Protocole d'accord du 1er février 2008 relatif à l'exercice du droit syndical

En vigueur depuis le 26/03/2025En vigueur depuis le 26 mars 2025

Annexe
Principe d'évolution salariale des salariés mandatés

Afin d'assurer l'effectivité du principe de non-discrimination, l'article 14.1 de l'accord prévoit, qu'en matière salariale, les salariés mandatés dont le temps d'activité professionnelle est inférieur au tiers d'un temps plein bénéficient d'une garantie d'évolution minimale de leur rémunération.

Dans ce cadre, il est garanti au salarié mandaté que l'évolution de sa rémunération annuelle ne sera pas inférieure à la moyenne des évolutions de l'ensemble des autres membres du personnel de même emploi, ou, à défaut, de même niveau de qualification de l'organisme.

Pour l'application de ces dispositions, les modalités qui suivent sont arrêtées.

1. Éléments de salaire concernés

Pour apprécier l'évolution de la rémunération annuelle, il est tenu compte des éléments de salaire liés à la compétence (points de compétences, d'évolution salariale et de contribution professionnelle) et à la performance (prime de résultat, part variable…).

Les promotions, les primes de sujétion particulières (primes de fonction, travail de nuit, etc.), les points de compétences attribués lors du recrutement et les sommes versées au titre de l'intéressement ne sont pas pris en considération.

2. Effectif de comparaison

L'évolution de la rémunération annuelle du salarié mandaté est comparée à la moyenne des évolutions de l'ensemble des autres membres du personnel de même emploi, ou, à défaut, de même niveau de qualification de l'organisme.
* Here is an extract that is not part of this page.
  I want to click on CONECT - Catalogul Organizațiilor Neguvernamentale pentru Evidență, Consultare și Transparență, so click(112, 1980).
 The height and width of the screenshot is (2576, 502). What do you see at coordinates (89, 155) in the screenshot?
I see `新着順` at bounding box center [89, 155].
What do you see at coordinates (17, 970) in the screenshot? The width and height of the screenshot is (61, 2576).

Lorsque le niveau de qualification comporte moins de 3 salariés, et qu'il existe moins de 3 salariés dans l'emploi, le calcul est effectué en fonction de la moyenne des évolutions des autres membres du personnel de l'organisme, tous niveaux confondus, relevant de la même convention collective de travail.

Pour le personnel de direction, la comparaison s'effectue par catégorie d'emploi au niveau de l'institution, selon les chiffres communiqués à l'Ucanss par les caisses nationales.

L'effectif à prendre en compte est l'ensemble des salariés relevant de la catégorie concernée (même emploi, ou même niveau de qualification de l'organisme, ou même catégorie d'emploi au niveau de la branche pour le personnel de direction) calculé en personnes physiques rémunérées.

3. Modalités de calcul

La mise en œuvre de la garantie d'évolution salariale peut prendre la forme de l'attribution de points de compétences, d'évolution salariale ou de contribution professionnelle, et/ou d'un montant de prime de résultat ou de part variable.

3.1. Attribution de points de compétences, d'évolution salariale ou de contribution professionnelle

La moyenne des évolutions de l'ensemble du personnel est calculée comme suit :
– nombre de points de compétences, d'évolution salariale ou de contribution professionnelle attribués à la catégorie dont relève le mandaté ;
– ensemble des autres membres du personnel de la catégorie, y compris les salariés n'ayant pas bénéficié de points.

Le nombre de points à attribuer pour atteindre cet objectif est arrondi au nombre entier immédiatement supérieur.

Il peut être, le cas échéant, inférieur au pas d'acquisition.

3.2. Attribution d'un montant de prime de résultat ou de part variable

Le montant de la moyenne des primes se calcule de la façon suivante :

Montant des primes de résultat ou de part variable attribuées à la catégorie dont relève le mandaté ÷ Ensemble des autres membres du personnel de la catégorie y compris les salariés n'ayant pas bénéficié de prime

Le cas échéant, ces modalités de calcul devront être adaptées aux évolutions des dispositifs de rémunération conventionnels.

4. Mise en œuvre de la garantie

La comparaison entre l'évolution de la rémunération annuelle du salarié mandaté et la moyenne des évolutions de l'ensemble du personnel s'effectue chaque année, une fois l'ensemble des opérations collectives d'attribution terminées.

À cette occasion, la direction de l'organisme remet à l'intéressé les éléments chiffrés de la comparaison, et ce quelle que soit l'évolution salariale constatée.

Le montant dû au titre de la garantie d'évolution est attribué au premier janvier de l'année qui suit.